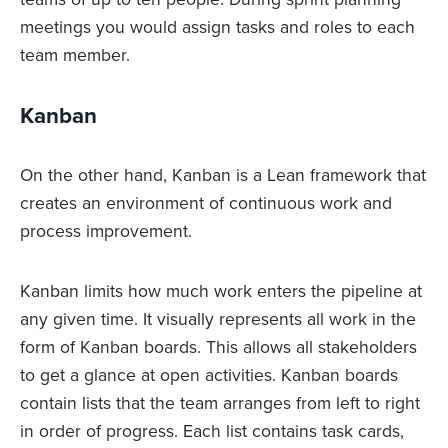
meetings you would assign tasks and roles to each
team member.
Kanban
On the other hand, Kanban is a Lean framework that
creates an environment of continuous work and
process improvement.
Kanban limits how much work enters the pipeline at
any given time. It visually represents all work in the
form of Kanban boards. This allows all stakeholders
to get a glance at open activities. Kanban boards
contain lists that the team arranges from left to right
in order of progress. Each list contains task cards,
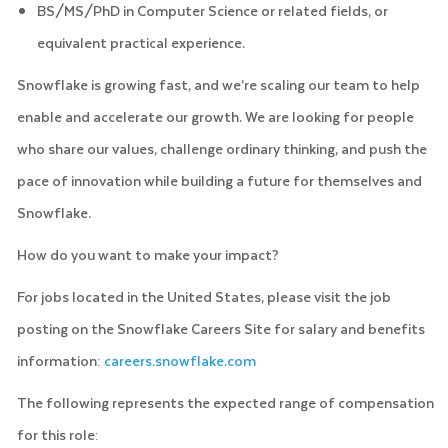
BS/MS/PhD in Computer Science or related fields, or
equivalent practical experience.
Snowflake is growing fast, and we’re scaling our team to help
enable and accelerate our growth. We are looking for people
who share our values, challenge ordinary thinking, and push the
pace of innovation while building a future for themselves and
Snowflake.
How do you want to make your impact?
For jobs located in the United States, please visit the job
posting on the Snowflake Careers Site for salary and benefits
information:
careers.snowflake.com
The following represents the expected range of compensation
for this role:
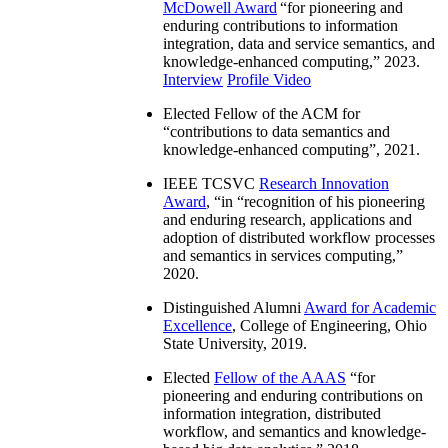
McDowell Award
“
for pioneering and
enduring contributions to information
integration, data and service semantics, and
knowledge-enhanced computing
,” 2023.
Interview
Profile Video
Elected Fellow of the ACM for
“
contributions to data semantics and
knowledge-enhanced computing
”, 2021.
IEEE TCSVC
Research Innovation
Award
, “in “
recognition of his pioneering
and enduring research, applications and
adoption of distributed workflow processes
and semantics in services computing
,”
2020.
Distinguished Alumni
Award for Academic
Excellence
, College of Engineering, Ohio
State University, 2019.
Elected
Fellow of the AAAS
“
for
pioneering and enduring contributions on
information integration, distributed
workflow, and semantics and knowledge-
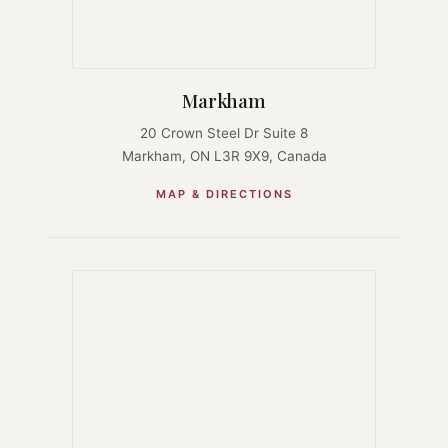
Markham
20 Crown Steel Dr Suite 8
Markham, ON L3R 9X9, Canada
MAP & DIRECTIONS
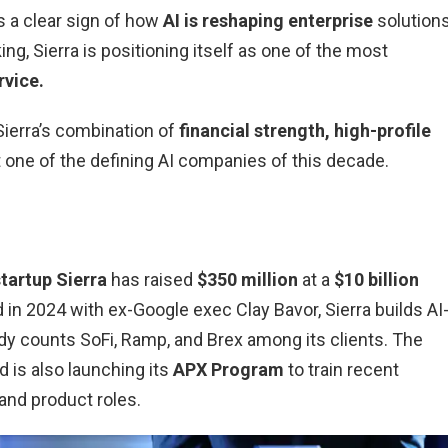
s a clear sign of how
AI is reshaping enterprise
solutions
ing, Sierra is positioning itself as one of the most
rvice.
 Sierra’s combination of
financial strength, high-profile
 one of the defining AI companies of this decade.
startup Sierra
has raised
$350 million
at a
$10 billion
 in 2024 with ex-Google exec Clay Bavor, Sierra builds AI
y counts SoFi, Ramp, and Brex among its clients. The
 is also launching its
APX Program
to train recent
and product roles.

##########

TO DO: An exact copy of all the entries above is required, with every picture left out.

ANSWER TO THE EXERCISE:
meetings you would assign tasks and roles to each
team member.
Kanban
On the other hand, Kanban is a Lean framework that
creates an environment of continuous work and
process improvement.
Kanban limits how much work enters the pipeline at
any given time. It visually represents all work in the
form of Kanban boards. This allows all stakeholders
to get a glance at open activities. Kanban boards
contain lists that the team arranges from left to right
in order of progress. Each list contains task cards,
BS/MS/PhD in Computer Science or related fields, or
equivalent practical experience.
Snowflake is growing fast, and we’re scaling our team to help
enable and accelerate our growth. We are looking for people
who share our values, challenge ordinary thinking, and push the
pace of innovation while building a future for themselves and
Snowflake.
How do you want to make your impact?
For jobs located in the United States, please visit the job
posting on the Snowflake Careers Site for salary and benefits
information:
careers.snowflake.com
The following represents the expected range of compensation
for this role:
McDowell Award
“
for pioneering and
enduring contributions to information
integration, data and service semantics, and
knowledge-enhanced computing
,” 2023.
Interview
Profile Video
Elected Fellow of the ACM for
“
contributions to data semantics and
knowledge-enhanced computing
”, 2021.
IEEE TCSVC
Research Innovation
Award
, “in “
recognition of his pioneering
and enduring research, applications and
adoption of distributed workflow processes
and semantics in services computing
,”
2020.
Distinguished Alumni
Award for Academic
Excellence
, College of Engineering, Ohio
State University, 2019.
Elected
Fellow of the AAAS
“
for
pioneering and enduring contributions on
information integration, distributed
workflow, and semantics and knowledge-
Markham
20 Crown Steel Dr Suite 8
Markham, ON L3R 9X9, Canada
MAP & DIRECTIONS
s a clear sign of how
AI is reshaping enterprise
solutions
ing, Sierra is positioning itself as one of the most
rvice.
 Sierra’s combination of
financial strength, high-profile
 one of the defining AI companies of this decade.
startup Sierra
has raised
$350 million
at a
$10 billion
 in 2024 with ex-Google exec Clay Bavor, Sierra builds AI
y counts SoFi, Ramp, and Brex among its clients. The
 is also launching its
APX Program
to train recent
and product roles.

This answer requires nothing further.